┌────────

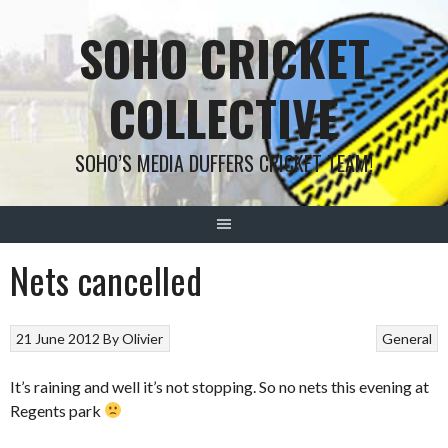
Skip
SOHO CRICKET
to
content
COLLECTIVE
SOHO’S MEDIA DUFFERS CRICKET TEAM!
Nets cancelled
21 June 2012
By
Olivier
General
It’s raining and well it’s not stopping. So no nets this evening at
Regents park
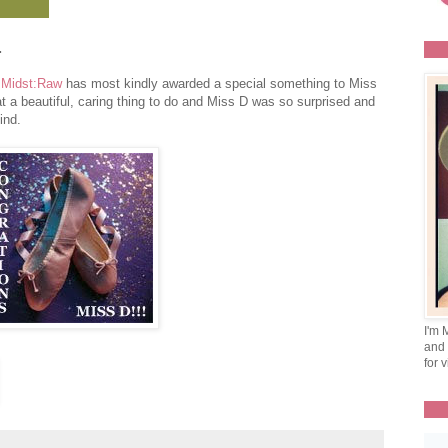
.
 Midst:Raw
has most kindly awarded a special something to Miss
t a beautiful, caring thing to do and Miss D was so surprised and
ind.
I'm 
and 
for v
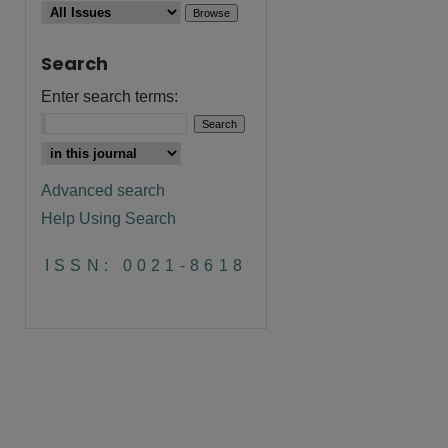
Search
Enter search terms:
are
Advanced search
Help Using Search
ISSN: 0021-8618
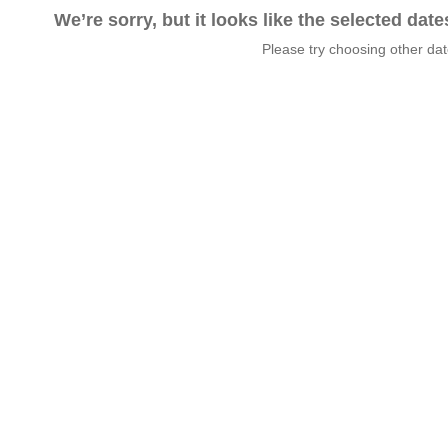
We’re sorry, but it looks like the selected dat
Please try choosing other da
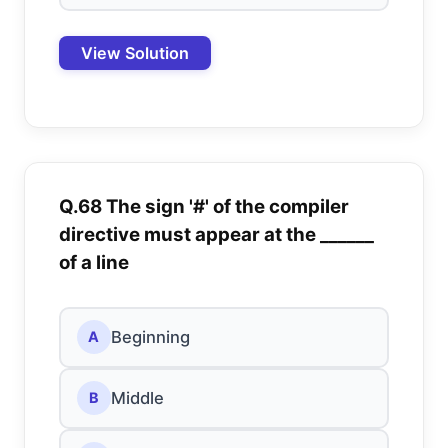
View Solution
Q.68 The sign '#' of the compiler
directive must appear at the ______
of a line
Beginning
A
Middle
B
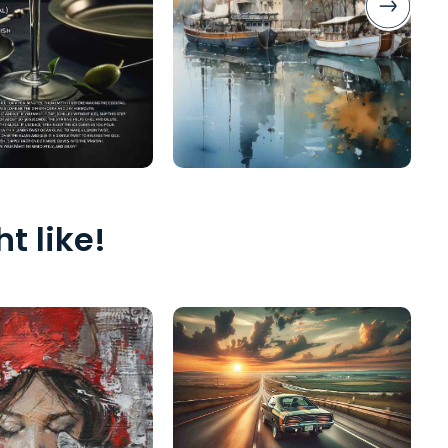
t like!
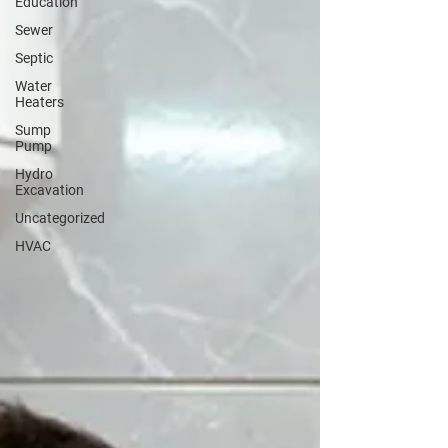
Education
Sewer
Septic
Water
Heaters
Sump
Pump
Hydro
Excavation
Uncategorized
HVAC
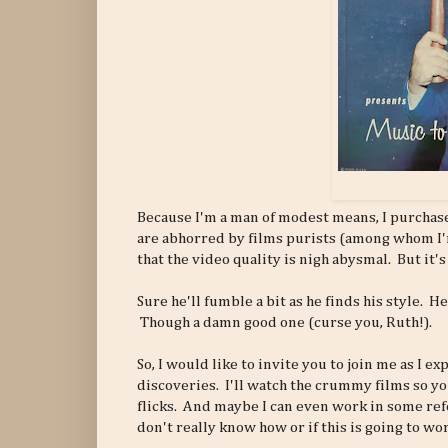
Because I'm a man of modest means, I purchas
are abhorred by films purists (among whom I
that the video quality is nigh abysmal. But it's
Sure he'll fumble a bit as he finds his style. He
Though a damn good one (curse you, Ruth!).
So, I would like to invite you to join me as I 
discoveries. I'll watch the crummy films so yo
flicks. And maybe I can even work in some ref
don't really know how or if this is going to wor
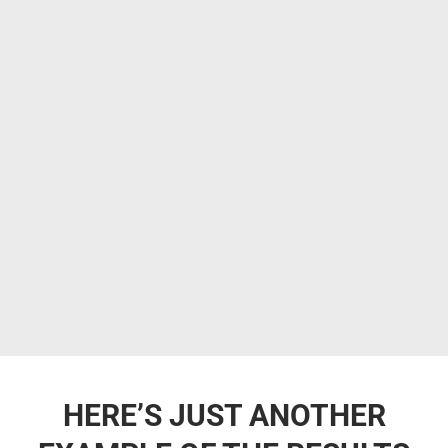
HERE’S JUST ANOTHER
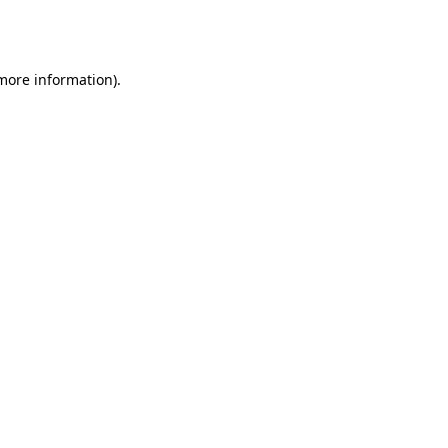
 more information).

└────────

■ **What you are asked to do**
What is needed is each line from the records with the word "CRICKET" in it.

■ **Solution to the problem**
SOHO CRICKET
SOHO’S MEDIA DUFFERS CRICKET TEAM!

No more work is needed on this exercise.